Tuesday, March 20, 2012

VirtualizingDataList – Displaying Large Datasets

In the last few posts I have introduced a number of features from the data framework included as part of the open-source Cocoon framework for Windows 8 Metro-style apps. Following an introduction to the framework I described the SimpleDataListSource and PagedDataListSource.
To recap, the IDataListSource implementations provide a simple way of accessing data from web APIs. These have been designed to reflect the typical structure of such APIs, generally resulting from a series of stateless HTTP requests to retrieve the data, often a page at a time.
In response to data provided from an IDataListSource, the DataList implementations are designed to request and display the information to the user. The aim here is to provide the user experience expected for a client application, with large scrolling lists of items and suitable support for background on-demand data retrieval.

Introducing The VirtualizingDataList

The first DataList implementation provided in the Cocoon data framework is the VirtualizingDataList<T> class. This can be used for situations where a large scrolling list only displays a small subset of the data at any one time. Only the data in view will be retrieved, with more data being fetched on-demand as the user scrolls through this list. In addition it supports the WinRT ISupportPlaceholder interface to indicate to the displaying UI to display a placeholder element whilst data is being retrieved in the background. This builds on top of Cocoon’s VirtualizingVector class so more information on data virtualization and placeholder support can be found in the associated post.
To use a VirtualizingDataList<T> you simply create a new instance, passing the IDataListSource via its constructor. It can then be bound to any of the many controls for displaying lists of information, most commonly the GridView and ListView controls.
If you are following the MVVM presentation pattern then you will expose the data list via a view model,

public class MyViewModel
{
    // *** Fields ***
 
    private IList<Person> employees;
 
    // *** Constructors ***
 
    public MyViewModel()
    {
        IDataListSource<Person> source = new EmployeesDataListSource();
        employees = new VirtualizingDataList<Person>(source);
    }
 
    // *** Properties ***
 
    public IList<Person> Employees
    {
        get
        {
            return employees;
        }
    }
}

Then in your XAML you can define a CollectionViewSource that binds to the data list, and connect that to your items control,

<UserControl.Resources>
    <CollectionViewSource x:Name="itemsViewSource" Source="{Binding Employees}"/>
</UserControl.Resources>
 
...
 
<GridView ItemsSource="{Binding Source={StaticResource itemsViewSource}}" ... />

In fact, this is exactly what the Visual Studio 11 Metro-style XAML templates will produce for you.

Summary

In the above discussing I have shown how easy it is to consume any IDataListSource and display it to the user through the fluid scrollable user experience expected of modern applications. When I introduced the Cocoon data framework I discussed “bridging the data divide” between the stateless HTTP calls of web APIs and the continuous scrollable lists displayed to the user. By coding the former as IDataListSource implementations, and the latter as DataLists, Cocoon provides the bridge to span these two worlds.

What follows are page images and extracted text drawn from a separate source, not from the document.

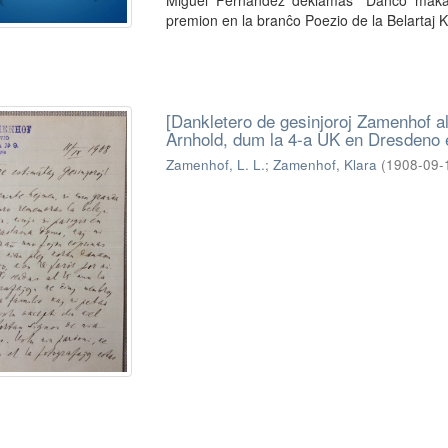
Miguel Fernández deklamas "Danco makab
premion en la branĉo Poezio de la Belartaj
[Dankletero de gesinjoroj Zamenhof al
Arnhold, dum la 4-a UK en Dresdeno 
Zamenhof, L. L.
;
Zamenhof, Klara
(
1908-09-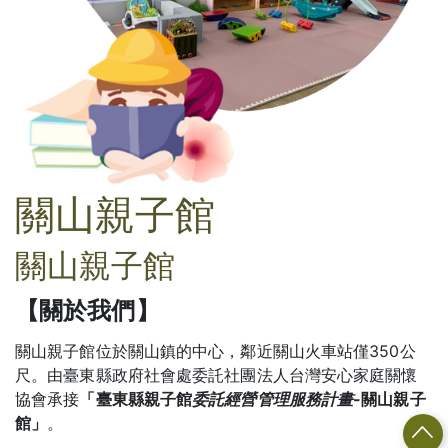
關山親子館
關山親子館
【關於我們】
關山親子館位於關山鎮的中心，鄰近關山火車站僅
350
公
尺。由臺東縣政府社會處委託社團法人台灣安心家庭關懷
協會承接
「臺東縣親子館
委託經營管理服務計畫-
關山親子
館
」
。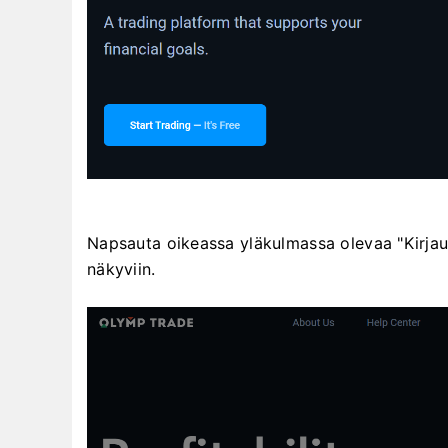
Napsauta oikeassa yläkulmassa olevaa "Kirjaud
näkyviin.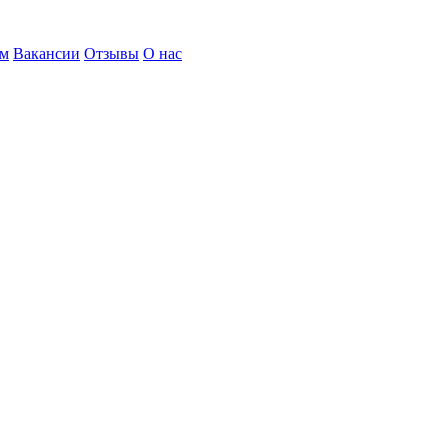
ом
Вакансии
Отзывы
О нас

As usual the code is freely available for download from the Cocoon CodePlex site (to get the latest version go to the “Source Code” tab, select the first change set and use the “Download” link).

Notes

Please note that due to a known issue with the Visual Studio templates in the Consumer Preview (see this forum post) they disable virtualization support for the GridView. Therefore although the VirtualizingVector and VirtualizingDataList classes will still work, they unfortunately fetch all items in the collection rather than on demand. To re-enable the virtualization support you can remove the ScrollViewer that surrounds the GridView, however this will clip elements a little strangely. Hopefully this will be resolved in the final release of Visual Studio, although I am working on a temporary workaround.

4 comments:

jorney said...

I have tried to use Cocoon to show my local photos. when the APP runs up, it consumes 200MB memory, but when I scroll to the end, it consumes 1.4GB, and it will never decrease. is this the behavior as designed? thanks very much!

Unknown said...

jorney,

The short answer to your question is - yes.

The long answer is that the virtualization support in Cocoon is based upon the VirtualizingList implementation internally. This currently is fairly dumb and is optimised for the case where the user is likely to scroll through the first few pages of items in the list. As you have observed, once items are fetched they are kept in memory until the list is disposed.

Obviously for cases where the user scrolls through the whole list, this is a poor experience and one that I am looking to address in future versions of Cocoon. In particular,

1. Ensuring that if the user scrolls quickly past a large number of items only those that the user stops at are retrieved (should help for common cases with large lists)

2. A better virtualization strategy for VirtualizingList whereby items are disposed if they are not being used for a period of time.

I hope this answers your question - please be assured that the intent with Cocoon is to improve on these areas as the project develops.

GMan said...

Andy,
Are you able to put together a sample that illustrates the use of placeholders and data virutalization retrieving a simple in-memory list of 2000 items and displays them in a fluid listview with the most minimal code required? It's not just accessing over remote APIs that are slow, I am hitting a local DB via entity framework and just in-memory bindings are slow.

I'm also hoping to somehow get the collection of items in code behind prior to the data binding taking place because I then need to group the items for a new collection view source afterwards and no matter what I do my items.Count == 0 in your sample or in mine. It seems to fire the threading process to perform the API request as the late binding is occuring, but that's too late for me :(

Unknown said...

GMan,

Although it wasn't the main aim you should be able use the Cocoon data list support to access local data in the same way as it does remote data.

As far as I was aware the entity framework is not (currently) available from Metro-style applications so I'm not sure how this would look in practice. In priciple you have two options (both by implementing the PagedDataListSource),

1. Return a page size of one and retrieve each item from the database (asynchronously) in the FetchPageAsync(...) method.

2. For performance you may be better retrieving the items in batches, in which case you can choose a suitable page size and place the relevant logic in FetchPageAsync(...).

Regarding your second question, the VirtualizingDataList is designed to work well with UI controls which expect you to return the result synchronously. Therefore the first call to items.Count always returns zero (since we don't know how many items there will be). This kicks of the retrieval in the background, and when complete updates the Count property with the correct value before raising property and collection changed events. The UI control then re-queries the Count property and returns the actual value.

For your use-case you need to be able to await on fetching the count (using the new C# async support). You can do this by connecting to the IDataListSource directly with,

int count = await dataListSource.GetCountAsync();